Economia

Gli Usa "sorpassano" la Bce sulla ripresa del post-Covid

Nei verbali della Fed spunta il ritiro degli aiuti, mentre l'Eurotower studia di potenziare il bazooka

Gli Usa "sorpassano" la Bce sulla ripresa del post-Covid

Wall Street non ha preso paura neppure davanti alle scene del Congresso Usa trasformato in un bivacco di manipoli, ma forse dovrebbe cominciare a preoccuparsi almeno un po' per quello che bolle in pentola alla Federal Reserve. I verbali della riunione di dicembre, passati sotto traccia, rappresentano un punto di svolta fra ciò che è stato finora e ciò che sarà in un futuro non troppo lontano. Quando, archiviato l'armamentario dell'emergenza, la banca centrale guidata da Jerome Powell (in foto) darà il via a un primo, seppur parziale, processo di normalizzazione della politica monetaria. Già ora, peraltro, quelle minute segnalano una divaricazione in fieri rispetto alla road map della Bce guidata da Christine Lagarde.

A Francoforte, infatti, si ragiona ancora in termini di maggiore sostegno all'economia, come ribadito nell'ultimo Bollettino. Al punto che, nei prossimi mesi, non è da escludere un ulteriore aumento della potenza di fuoco del Pepp (il piano d'acquisti contro la pandemia), oggi pari a 1.850 miliardi di euro. Soprattutto se il varo del Recovery Fund subirà ritardi e se la campagna vaccinale non avrà ancora assicurato la necessaria immunità di gregge.

Senza più Donald Trump a soffiarle sul collo, adesso la Fed ha le mani libere. E, infatti, nel documento dicembrino riecheggia dopo anni il termine «tapering». Il passaggio-chiave è questo: «Alcuni partecipanti (alla riunione, ndr) hanno notato che potrebbe iniziare una graduale riduzione degli acquisti». Il ritorno al passato sarebbe agevolato dalla «resilienza dell'economia», da una ripresa «più forte del previsto» e da indicazioni di un potenziale «maggiore slancio dell'attività economica rispetto a quanto si pensasse in precedenza». Powell sa inoltre di poter contare sullo sforzo finanziario che il neo-eletto presidente Joe Biden intende profondere per rimettere l'economia sui binari della ripresa.

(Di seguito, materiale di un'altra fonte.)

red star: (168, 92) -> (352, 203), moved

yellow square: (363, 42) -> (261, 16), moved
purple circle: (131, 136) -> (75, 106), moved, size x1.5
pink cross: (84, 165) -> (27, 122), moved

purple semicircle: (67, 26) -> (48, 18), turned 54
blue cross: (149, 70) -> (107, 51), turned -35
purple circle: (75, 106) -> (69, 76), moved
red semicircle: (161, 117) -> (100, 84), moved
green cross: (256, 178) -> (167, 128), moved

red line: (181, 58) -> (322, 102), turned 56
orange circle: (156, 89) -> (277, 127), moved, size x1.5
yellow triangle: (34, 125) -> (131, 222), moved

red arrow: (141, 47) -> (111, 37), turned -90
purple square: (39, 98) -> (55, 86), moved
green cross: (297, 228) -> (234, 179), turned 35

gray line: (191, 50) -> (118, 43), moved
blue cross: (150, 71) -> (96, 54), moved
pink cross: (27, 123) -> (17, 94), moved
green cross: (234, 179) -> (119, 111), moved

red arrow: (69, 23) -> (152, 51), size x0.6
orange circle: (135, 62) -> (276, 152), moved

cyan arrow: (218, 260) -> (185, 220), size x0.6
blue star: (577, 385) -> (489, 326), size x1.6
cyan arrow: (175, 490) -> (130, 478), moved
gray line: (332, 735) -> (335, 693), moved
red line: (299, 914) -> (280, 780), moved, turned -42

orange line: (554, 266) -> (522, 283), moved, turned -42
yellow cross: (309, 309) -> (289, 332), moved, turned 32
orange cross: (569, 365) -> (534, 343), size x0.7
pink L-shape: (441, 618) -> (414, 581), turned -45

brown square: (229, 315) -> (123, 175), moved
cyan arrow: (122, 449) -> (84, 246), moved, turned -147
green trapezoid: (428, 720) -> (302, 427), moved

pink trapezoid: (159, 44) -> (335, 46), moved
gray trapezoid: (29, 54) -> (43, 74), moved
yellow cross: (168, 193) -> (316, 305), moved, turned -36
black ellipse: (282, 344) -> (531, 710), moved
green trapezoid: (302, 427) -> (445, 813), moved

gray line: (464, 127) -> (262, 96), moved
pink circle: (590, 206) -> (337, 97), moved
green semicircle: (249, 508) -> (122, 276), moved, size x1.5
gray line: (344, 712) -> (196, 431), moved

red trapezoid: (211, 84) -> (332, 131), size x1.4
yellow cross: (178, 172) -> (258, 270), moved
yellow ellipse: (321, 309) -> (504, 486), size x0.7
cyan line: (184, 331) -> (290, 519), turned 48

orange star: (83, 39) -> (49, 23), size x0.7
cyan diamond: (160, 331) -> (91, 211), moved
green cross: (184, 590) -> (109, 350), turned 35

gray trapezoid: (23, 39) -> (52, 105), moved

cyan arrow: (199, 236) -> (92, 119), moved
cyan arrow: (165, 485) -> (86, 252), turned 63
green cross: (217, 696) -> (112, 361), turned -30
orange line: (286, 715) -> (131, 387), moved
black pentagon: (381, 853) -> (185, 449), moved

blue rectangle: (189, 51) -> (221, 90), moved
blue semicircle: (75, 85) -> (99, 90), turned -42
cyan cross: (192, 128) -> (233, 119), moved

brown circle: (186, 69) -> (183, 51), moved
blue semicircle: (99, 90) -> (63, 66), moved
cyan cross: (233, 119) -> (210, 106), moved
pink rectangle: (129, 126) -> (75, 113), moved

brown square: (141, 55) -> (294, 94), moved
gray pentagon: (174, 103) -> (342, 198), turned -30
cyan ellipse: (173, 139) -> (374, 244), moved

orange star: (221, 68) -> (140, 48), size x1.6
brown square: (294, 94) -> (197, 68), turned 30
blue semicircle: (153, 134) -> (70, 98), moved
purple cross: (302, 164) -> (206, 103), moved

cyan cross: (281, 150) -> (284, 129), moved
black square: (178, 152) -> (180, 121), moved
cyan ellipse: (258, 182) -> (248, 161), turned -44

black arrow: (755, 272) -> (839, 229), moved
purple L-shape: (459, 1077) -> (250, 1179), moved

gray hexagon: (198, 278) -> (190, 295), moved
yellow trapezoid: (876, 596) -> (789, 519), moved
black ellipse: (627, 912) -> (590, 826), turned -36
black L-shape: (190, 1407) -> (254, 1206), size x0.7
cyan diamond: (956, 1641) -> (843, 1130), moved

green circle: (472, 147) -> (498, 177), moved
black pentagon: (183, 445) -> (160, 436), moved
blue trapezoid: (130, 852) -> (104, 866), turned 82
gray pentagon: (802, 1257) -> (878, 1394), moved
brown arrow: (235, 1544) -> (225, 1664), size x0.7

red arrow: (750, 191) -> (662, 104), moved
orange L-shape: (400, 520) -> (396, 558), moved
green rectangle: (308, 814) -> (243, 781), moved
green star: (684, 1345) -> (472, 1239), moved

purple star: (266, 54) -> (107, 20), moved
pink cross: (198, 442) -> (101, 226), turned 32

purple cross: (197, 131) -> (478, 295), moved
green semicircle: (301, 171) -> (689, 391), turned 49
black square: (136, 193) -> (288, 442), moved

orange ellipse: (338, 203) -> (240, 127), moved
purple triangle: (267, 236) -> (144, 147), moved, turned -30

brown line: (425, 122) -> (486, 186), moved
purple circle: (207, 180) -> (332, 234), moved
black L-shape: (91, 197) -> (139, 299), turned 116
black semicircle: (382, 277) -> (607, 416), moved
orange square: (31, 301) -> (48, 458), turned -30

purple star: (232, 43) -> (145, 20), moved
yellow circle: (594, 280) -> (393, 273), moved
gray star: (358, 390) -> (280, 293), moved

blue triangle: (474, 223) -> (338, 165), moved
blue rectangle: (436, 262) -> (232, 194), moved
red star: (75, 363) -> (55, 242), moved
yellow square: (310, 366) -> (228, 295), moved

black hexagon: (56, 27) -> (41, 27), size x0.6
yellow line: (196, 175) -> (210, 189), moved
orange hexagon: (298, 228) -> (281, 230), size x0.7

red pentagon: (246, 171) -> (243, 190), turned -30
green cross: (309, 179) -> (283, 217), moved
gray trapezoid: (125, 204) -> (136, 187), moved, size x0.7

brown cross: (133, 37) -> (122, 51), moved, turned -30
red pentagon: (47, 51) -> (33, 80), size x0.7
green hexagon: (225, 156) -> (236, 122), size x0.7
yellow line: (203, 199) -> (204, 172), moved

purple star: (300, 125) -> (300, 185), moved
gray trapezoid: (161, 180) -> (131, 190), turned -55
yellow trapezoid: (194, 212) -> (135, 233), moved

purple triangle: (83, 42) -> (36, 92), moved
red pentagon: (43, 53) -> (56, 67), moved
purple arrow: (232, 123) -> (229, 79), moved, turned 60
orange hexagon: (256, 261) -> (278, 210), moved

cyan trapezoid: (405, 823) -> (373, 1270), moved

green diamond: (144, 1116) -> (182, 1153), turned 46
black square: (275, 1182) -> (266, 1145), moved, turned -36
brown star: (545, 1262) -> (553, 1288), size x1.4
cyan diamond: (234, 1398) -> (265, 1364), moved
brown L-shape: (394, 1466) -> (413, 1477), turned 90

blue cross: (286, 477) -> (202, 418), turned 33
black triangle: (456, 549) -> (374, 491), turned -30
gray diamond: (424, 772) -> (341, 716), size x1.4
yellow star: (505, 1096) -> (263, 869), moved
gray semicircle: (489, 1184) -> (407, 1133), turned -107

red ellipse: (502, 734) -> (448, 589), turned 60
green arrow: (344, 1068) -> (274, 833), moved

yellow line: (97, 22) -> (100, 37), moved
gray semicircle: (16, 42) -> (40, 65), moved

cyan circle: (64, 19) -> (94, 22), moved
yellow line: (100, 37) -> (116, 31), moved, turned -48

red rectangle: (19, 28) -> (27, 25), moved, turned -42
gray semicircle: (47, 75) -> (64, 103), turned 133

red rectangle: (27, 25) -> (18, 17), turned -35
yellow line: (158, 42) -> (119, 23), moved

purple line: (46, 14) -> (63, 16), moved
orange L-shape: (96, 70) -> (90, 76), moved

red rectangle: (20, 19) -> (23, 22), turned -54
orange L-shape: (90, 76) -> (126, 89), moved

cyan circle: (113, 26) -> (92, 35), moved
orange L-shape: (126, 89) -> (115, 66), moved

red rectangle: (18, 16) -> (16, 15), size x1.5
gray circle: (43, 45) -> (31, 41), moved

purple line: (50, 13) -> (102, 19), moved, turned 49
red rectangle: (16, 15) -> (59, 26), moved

L'avversario di The Donald scoprirà giovedì prossimo le carte del suo piano fiscale, ma già ha promesso uno stimolo da «diversi trilioni di dollari». La sponda della Casa Bianca permetterà a Eccles Building di far le cose con calma e di comunicare ai mercati in modo chiaro come e quando intende muoversi. L'imperativo è uno solo: evitare di ripetere l'errore commesso nel 2013 dall'allora numero uno, Ben Bernanke, che a sorpresa decretò la fine del terzo round di quantitative easing da 85 miliardi mensili, provocando il crollo delle Borse e dei rendimenti dei Treasury.

La Fed ha però davanti una montagna da scalare: i tassi sono allo 0-0,25%, il Qe attuale vale 120 miliardi al mese e il budget della banca centrale Usa è lievitato da 3.880 a 6.600 miliardi attraverso le partecipazioni in bond e Mbs (i titoli garantiti da ipoteche sugli immobili). Per riportare la massa patrimoniale ai livelli pre-Covid occorrerebbe prosciugare il bilancio di oltre 2.700 miliardi. Un'operazione da far tremare i polsi. Per questo, Morgan Stanley è convinta che la Fed si muoverà con i piedi di piombo. E immagina questo ruolino di marcia: in giugno, in modo da avvertire con buon anticipo i mercati, verranno poste le basi per il tapering, che sarà poi formalmente deciso nella riunione di dicembre e reso effettivo da gennaio 2022. Il ritmo di riduzione degli asset dovrebbe prevedere minori acquisti di bond per 10 miliardi mensili e di Mbs per 5 miliardi. Su un possibile rialzo del costo del denaro, nessuno pare sbilanciarsi.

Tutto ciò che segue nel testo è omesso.